Segment Open
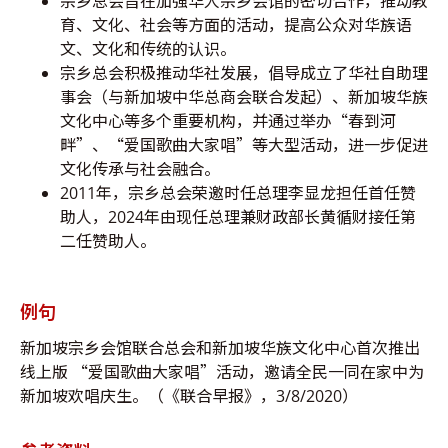
宗乡总会旨在加强华人宗乡会馆的密切合作，推动教
育、文化、社会等方面的活动，提高公众对华族语
文、文化和传统的认识。
宗乡总会积极推动华社发展，倡导成立了华社自助理
事会（与新加坡中华总商会联合发起）、新加坡华族
文化中心等多个重要机构，并通过举办“春到河
畔”、“爱国歌曲大家唱”等大型活动，进一步促进
文化传承与社会融合。
2011年，宗乡总会荣邀时任总理李显龙担任首任赞
助人，2024年由现任总理兼财政部长黄循财接任第
二任赞助人。
例句
新加坡宗乡会馆联合总会和新加坡华族文化中心首次推出
线上版 “爱国歌曲大家唱”活动，邀请全民一同在家中为
新加坡欢唱庆生。（《联合早报》，3/8/2020）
Segment Closed
THE TASK: Restate each of the entries above word for word and skip every image.

RESPONSE TO THE TASK:
宗乡总会旨在加强华人宗乡会馆的密切合作，推动教
育、文化、社会等方面的活动，提高公众对华族语
文、文化和传统的认识。
宗乡总会积极推动华社发展，倡导成立了华社自助理
事会（与新加坡中华总商会联合发起）、新加坡华族
文化中心等多个重要机构，并通过举办“春到河
畔”、“爱国歌曲大家唱”等大型活动，进一步促进
文化传承与社会融合。
2011年，宗乡总会荣邀时任总理李显龙担任首任赞
助人，2024年由现任总理兼财政部长黄循财接任第
二任赞助人。
例句
新加坡宗乡会馆联合总会和新加坡华族文化中心首次推出
线上版 “爱国歌曲大家唱”活动，邀请全民一同在家中为
新加坡欢唱庆生。（《联合早报》，3/8/2020）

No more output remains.